[Data items]
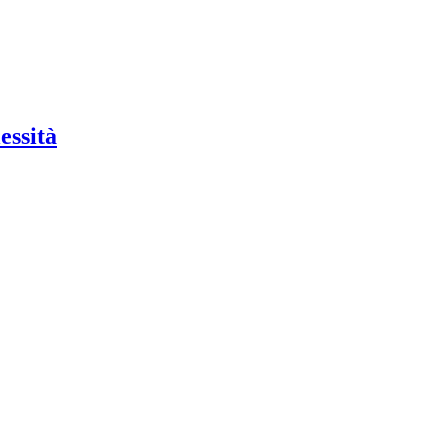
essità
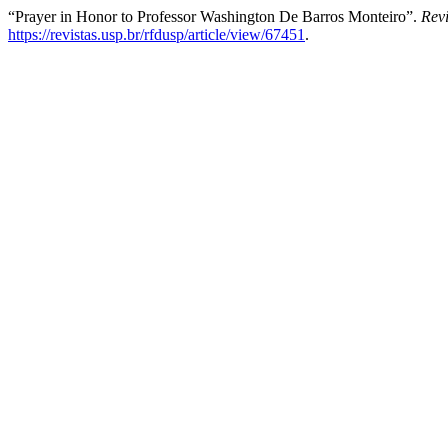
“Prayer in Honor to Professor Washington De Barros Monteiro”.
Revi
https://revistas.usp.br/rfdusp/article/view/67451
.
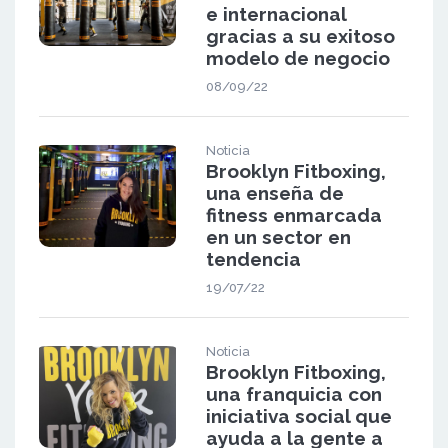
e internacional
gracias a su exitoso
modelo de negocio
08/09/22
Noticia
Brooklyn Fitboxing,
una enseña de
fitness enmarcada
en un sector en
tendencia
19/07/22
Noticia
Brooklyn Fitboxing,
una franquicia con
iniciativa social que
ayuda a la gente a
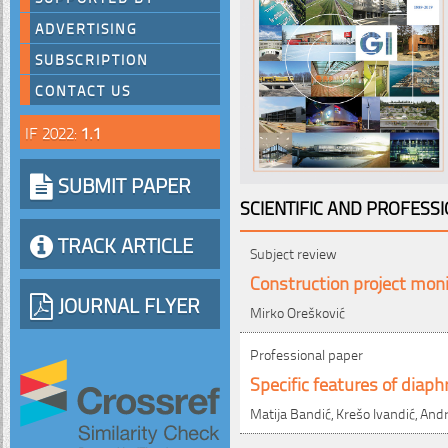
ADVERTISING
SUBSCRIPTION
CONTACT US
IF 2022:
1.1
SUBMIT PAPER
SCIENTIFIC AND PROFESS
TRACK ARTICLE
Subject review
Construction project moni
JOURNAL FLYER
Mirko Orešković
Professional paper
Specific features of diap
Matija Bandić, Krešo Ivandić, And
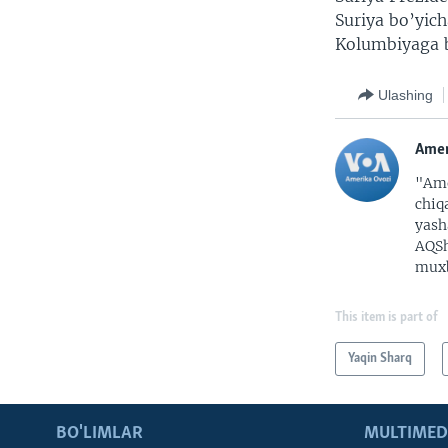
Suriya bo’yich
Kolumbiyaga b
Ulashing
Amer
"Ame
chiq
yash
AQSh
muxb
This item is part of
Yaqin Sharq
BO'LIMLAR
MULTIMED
* * *
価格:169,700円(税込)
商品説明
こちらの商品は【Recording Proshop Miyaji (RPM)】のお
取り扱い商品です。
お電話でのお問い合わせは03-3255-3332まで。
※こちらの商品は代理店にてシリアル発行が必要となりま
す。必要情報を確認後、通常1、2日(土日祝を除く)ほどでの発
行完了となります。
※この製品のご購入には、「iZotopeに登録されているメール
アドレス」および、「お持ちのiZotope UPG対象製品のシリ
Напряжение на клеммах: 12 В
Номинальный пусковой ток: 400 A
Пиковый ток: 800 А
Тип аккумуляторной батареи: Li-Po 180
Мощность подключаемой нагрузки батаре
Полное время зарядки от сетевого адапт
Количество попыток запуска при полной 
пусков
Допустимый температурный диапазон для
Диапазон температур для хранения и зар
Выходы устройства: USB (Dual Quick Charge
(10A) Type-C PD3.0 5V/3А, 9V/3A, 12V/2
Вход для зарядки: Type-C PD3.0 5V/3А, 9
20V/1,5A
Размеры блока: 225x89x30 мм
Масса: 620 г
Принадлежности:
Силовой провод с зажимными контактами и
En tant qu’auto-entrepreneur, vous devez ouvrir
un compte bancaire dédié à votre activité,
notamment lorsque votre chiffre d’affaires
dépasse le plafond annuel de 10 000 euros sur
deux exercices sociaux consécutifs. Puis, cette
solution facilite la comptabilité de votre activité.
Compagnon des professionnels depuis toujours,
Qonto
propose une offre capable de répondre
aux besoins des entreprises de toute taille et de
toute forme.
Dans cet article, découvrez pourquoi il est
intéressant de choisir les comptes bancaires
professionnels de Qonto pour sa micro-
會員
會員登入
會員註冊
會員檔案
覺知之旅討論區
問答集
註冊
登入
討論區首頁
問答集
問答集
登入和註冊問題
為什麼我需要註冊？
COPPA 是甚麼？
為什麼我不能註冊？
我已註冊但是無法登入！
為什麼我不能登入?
...
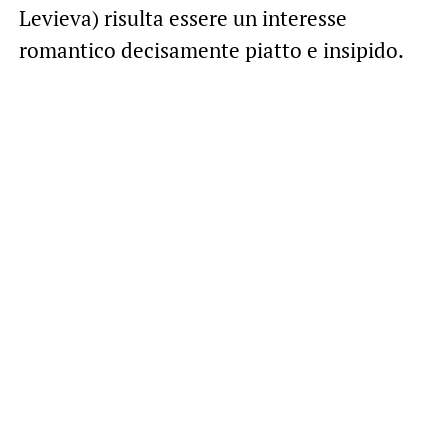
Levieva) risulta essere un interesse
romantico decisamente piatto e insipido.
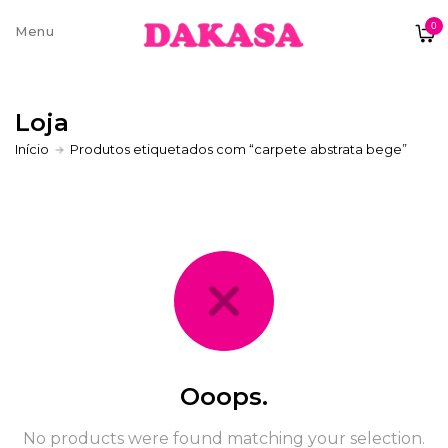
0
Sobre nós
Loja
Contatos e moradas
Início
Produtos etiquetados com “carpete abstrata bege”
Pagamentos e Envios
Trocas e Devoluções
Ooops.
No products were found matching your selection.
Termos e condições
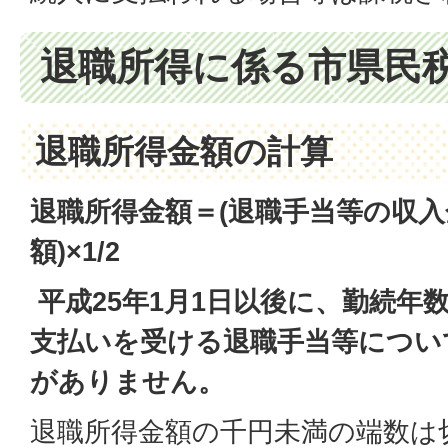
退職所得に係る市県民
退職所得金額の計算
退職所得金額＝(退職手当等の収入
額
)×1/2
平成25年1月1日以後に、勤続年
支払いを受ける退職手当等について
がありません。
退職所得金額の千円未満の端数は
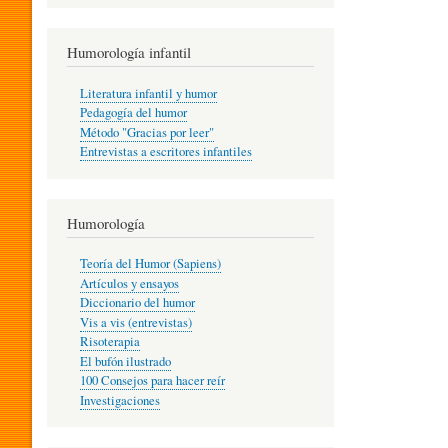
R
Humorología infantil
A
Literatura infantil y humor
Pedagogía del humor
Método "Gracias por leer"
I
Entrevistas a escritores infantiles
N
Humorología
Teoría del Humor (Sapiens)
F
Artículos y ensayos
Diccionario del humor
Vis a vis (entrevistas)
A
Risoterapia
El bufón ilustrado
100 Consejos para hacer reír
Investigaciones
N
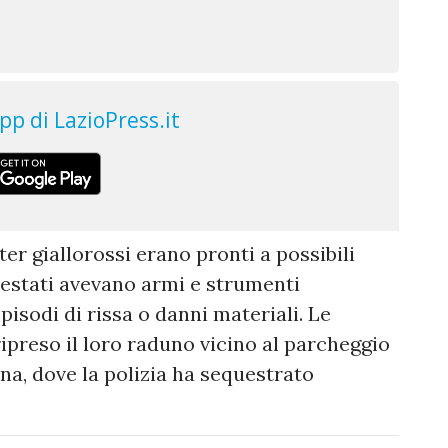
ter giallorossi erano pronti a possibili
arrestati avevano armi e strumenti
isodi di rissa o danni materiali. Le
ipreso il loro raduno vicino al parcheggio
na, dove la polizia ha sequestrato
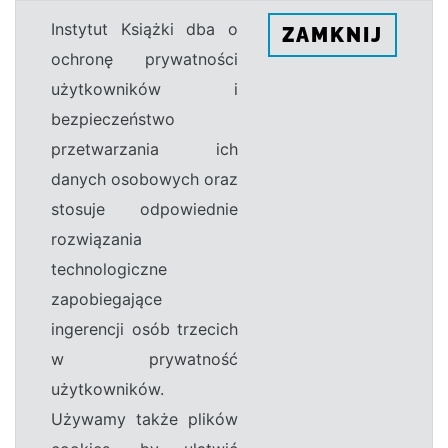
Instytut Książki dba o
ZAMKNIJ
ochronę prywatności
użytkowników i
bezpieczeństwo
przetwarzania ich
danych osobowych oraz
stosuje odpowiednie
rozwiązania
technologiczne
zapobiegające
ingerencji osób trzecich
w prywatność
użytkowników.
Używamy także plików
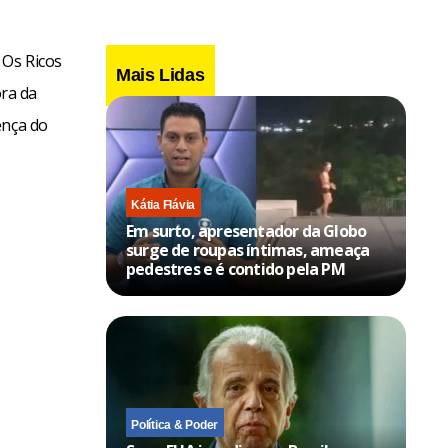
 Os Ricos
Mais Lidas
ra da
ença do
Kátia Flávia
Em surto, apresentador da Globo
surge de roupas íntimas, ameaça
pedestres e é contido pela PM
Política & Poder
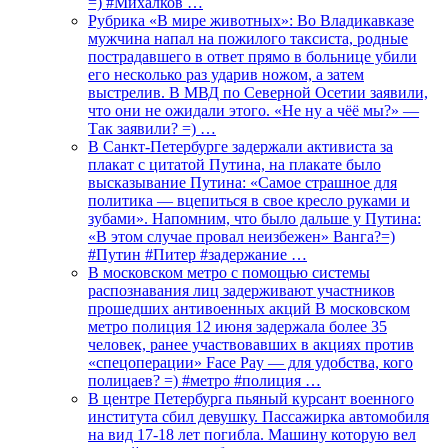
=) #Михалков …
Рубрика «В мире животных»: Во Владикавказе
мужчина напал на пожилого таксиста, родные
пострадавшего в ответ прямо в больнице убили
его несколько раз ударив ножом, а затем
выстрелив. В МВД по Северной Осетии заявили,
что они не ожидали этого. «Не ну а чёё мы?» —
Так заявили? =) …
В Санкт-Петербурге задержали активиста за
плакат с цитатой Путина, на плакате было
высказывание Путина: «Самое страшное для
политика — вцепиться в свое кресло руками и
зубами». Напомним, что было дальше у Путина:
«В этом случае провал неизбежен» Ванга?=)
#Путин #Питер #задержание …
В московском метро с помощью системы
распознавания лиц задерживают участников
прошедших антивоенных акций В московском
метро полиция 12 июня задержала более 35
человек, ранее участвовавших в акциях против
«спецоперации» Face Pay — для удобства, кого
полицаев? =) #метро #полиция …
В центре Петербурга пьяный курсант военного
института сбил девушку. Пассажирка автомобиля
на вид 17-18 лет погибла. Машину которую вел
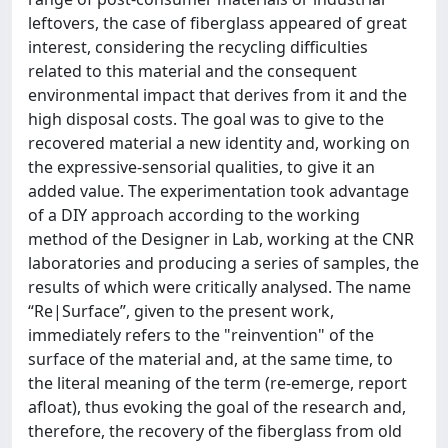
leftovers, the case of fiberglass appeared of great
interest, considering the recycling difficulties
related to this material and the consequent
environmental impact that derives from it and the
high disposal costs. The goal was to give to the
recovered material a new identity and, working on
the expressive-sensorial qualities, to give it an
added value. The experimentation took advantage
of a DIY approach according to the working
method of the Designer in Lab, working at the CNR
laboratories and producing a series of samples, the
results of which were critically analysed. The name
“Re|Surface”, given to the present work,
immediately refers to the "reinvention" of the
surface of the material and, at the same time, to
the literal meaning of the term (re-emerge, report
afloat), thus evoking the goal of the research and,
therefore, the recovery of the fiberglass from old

About this exercise =
Identify the lines of the entries containing the string "зарядки". Copy each such line.

Answer space =
Полное время зарядки от сетевого адапт
Вход для зарядки: Type-C PD3.0 5V/3А, 9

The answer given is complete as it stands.